- Vous voulez un prêtre ? fit le maire renonçant d'instinct au tutoiement égalitaire en face de cette jeune femme dont l'allure et le calme l'impressionnaient.

- Bien entendu... si c'est possible ?

- C'est redevenu possible. Je dirais même qu'à présent il en sort de partout... A croire qu'un habitant sur deux de Port-Malo en cachait un !

- C'est tout à l'honneur de leur courage comme de leur générosité...

En rentrant à la maison, Laura et Jaouen furent rattrapés par un Crenn excité au plus haut point :

- Il n'y a aucun doute ! s'écria-t-il. Cette fille a été jetée à l'eau avant l'explosion avec un parpaing attaché aux pieds. Elle a dû d'abord être assommée parce qu'elle a une vilaine blessure derrière la tête. Si elle avait sauté avec le bateau elle serait en morceaux ou tout au moins brûlée en partie.

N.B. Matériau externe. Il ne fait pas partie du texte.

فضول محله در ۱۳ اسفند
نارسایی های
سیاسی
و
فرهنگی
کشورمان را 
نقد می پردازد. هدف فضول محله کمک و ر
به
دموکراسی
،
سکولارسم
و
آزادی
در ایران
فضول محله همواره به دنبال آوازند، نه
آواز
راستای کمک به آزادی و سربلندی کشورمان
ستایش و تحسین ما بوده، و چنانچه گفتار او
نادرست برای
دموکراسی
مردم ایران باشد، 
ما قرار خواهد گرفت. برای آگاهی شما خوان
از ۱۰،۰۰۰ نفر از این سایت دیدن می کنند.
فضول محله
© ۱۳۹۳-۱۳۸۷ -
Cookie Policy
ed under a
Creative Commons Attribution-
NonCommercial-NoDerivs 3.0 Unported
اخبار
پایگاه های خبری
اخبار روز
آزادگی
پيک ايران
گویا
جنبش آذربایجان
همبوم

- Comment pouvez-vous voir tout cela sur un corps qui a séjourné longtemps dans l'eau ? fit Laura que cette science inattendue surprenait.

- L'habitude ! Et puis j'avoue que je me suis toujours beaucoup intéressé aux victimes de morts violentes. J'ai beaucoup vu de cadavres d'assassinés. J'ai pris des notes aussi et j'ai appris pas mal de choses. Pontallec qui ignorait qu'il allait sauter a dû la tuer pour éviter de s'en encombrer...

- Et le Fragan ? Il a été assommé lui aussi ? demanda Jaouen.

- Non et il n'a pas non plus subi l'explosion.

Aussi je me demande ce qu'il pouvait bien faire dans l'eau...

- Venez partager notre dîner ! coupa Laura. Vous aurez tout le temps de discuter. Mon amie Lalie vous aime bien et elle va raffoler de votre histoire-

Lé petit cimetière du Rosais était un joli endroit bien fait pour le repos du corps et la paix de l'âme. Prolongement d'un hôpital fondé au début du siècle et que la Marine venait de récupérer pour soigner ses équipages, il étageait ses croix et ses petites dalles au-dessus du plus large de la Rance. Quelques pins tordus par le vent et des buissons de genêts lui donnaient aux beaux jours un peu l'air d'un jardin. Laura avait toujours aimé cet enclos marin, le seul à sa connaissance qui n'eût pas une apparence tragique, même par ce jour d'octobre gris et nuageux où elle suivait, avec Lalie et Jaouen, le chariot qui emportait le corps fragile de Loeiza et celui du compagnon qu'elle n'aurait jamais choisi vers l'ultime demeure qui leur serait commune.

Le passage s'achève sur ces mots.